____ RECORD EXTRACTS
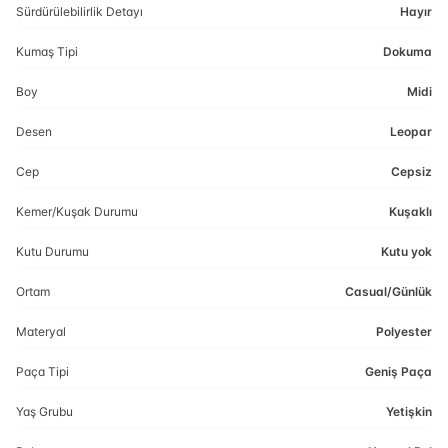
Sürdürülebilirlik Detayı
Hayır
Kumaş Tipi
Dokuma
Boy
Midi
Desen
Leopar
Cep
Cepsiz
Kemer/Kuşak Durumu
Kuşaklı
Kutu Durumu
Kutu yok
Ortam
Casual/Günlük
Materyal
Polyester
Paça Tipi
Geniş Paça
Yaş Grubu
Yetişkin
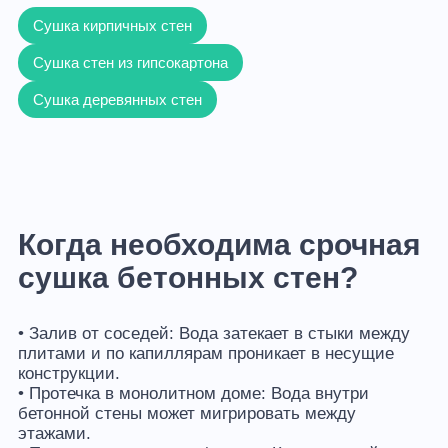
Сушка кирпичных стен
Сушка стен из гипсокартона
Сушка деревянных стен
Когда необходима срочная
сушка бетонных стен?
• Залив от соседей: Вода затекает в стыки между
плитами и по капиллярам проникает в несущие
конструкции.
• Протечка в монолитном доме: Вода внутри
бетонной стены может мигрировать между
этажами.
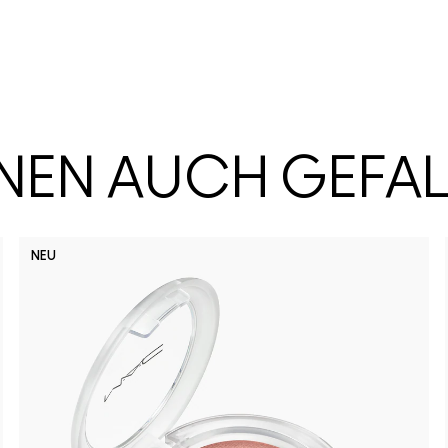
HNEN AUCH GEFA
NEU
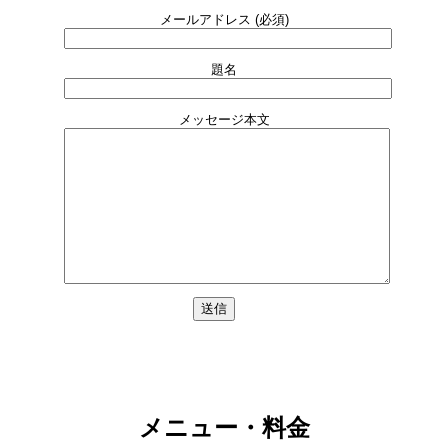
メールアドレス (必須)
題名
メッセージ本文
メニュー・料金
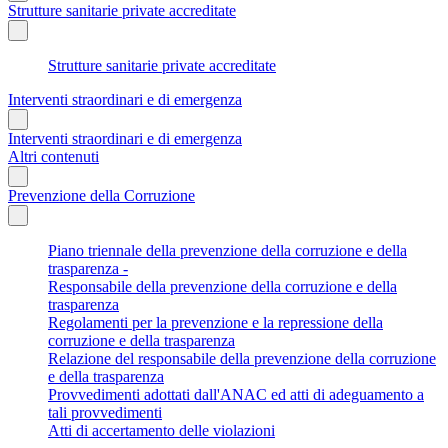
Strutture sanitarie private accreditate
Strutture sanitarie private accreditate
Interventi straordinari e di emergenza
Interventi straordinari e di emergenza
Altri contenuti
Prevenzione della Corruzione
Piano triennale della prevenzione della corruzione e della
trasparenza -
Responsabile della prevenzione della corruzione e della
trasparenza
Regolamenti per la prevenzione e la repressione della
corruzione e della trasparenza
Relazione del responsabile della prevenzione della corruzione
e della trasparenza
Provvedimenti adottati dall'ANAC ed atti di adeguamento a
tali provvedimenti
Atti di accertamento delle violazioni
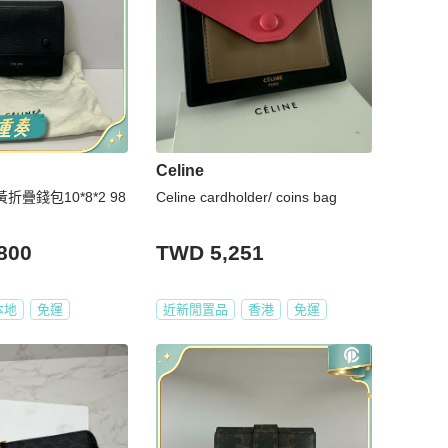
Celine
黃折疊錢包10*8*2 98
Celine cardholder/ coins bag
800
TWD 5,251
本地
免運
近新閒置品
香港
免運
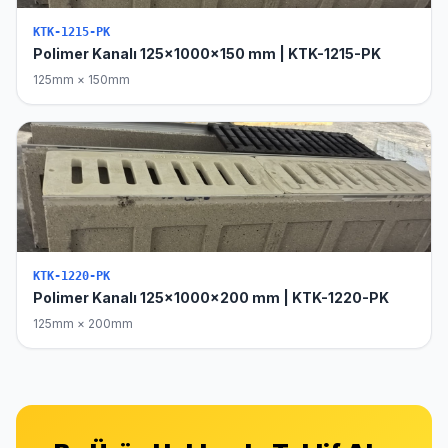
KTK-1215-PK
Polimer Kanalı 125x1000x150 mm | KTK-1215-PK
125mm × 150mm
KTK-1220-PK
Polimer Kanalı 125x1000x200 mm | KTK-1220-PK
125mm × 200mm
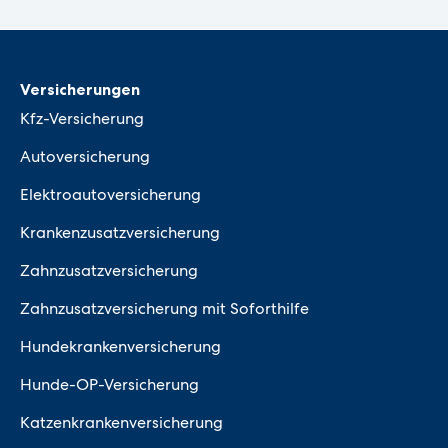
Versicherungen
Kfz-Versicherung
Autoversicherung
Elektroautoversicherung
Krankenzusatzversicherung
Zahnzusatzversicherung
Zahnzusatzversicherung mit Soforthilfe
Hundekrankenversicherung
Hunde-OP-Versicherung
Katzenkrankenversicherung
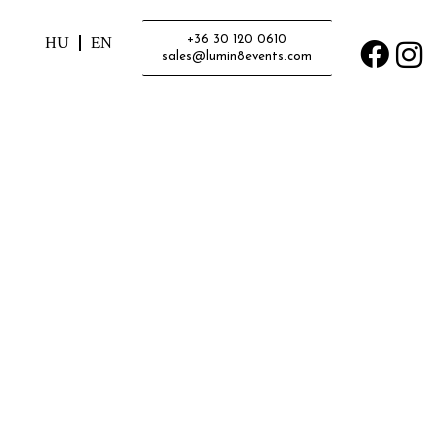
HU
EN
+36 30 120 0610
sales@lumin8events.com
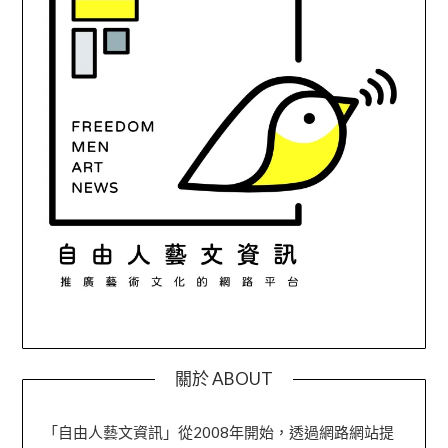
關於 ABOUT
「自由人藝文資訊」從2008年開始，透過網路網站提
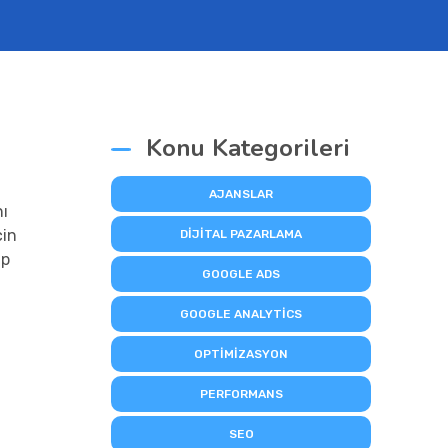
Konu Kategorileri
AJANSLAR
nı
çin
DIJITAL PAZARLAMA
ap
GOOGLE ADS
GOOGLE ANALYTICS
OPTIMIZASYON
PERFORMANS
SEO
________
[WHAT YOU NEED TO DO]: What number of lines in the records hold the word "della"? Reply with that number alone.

[OUTPUT OF THE TASK]: 7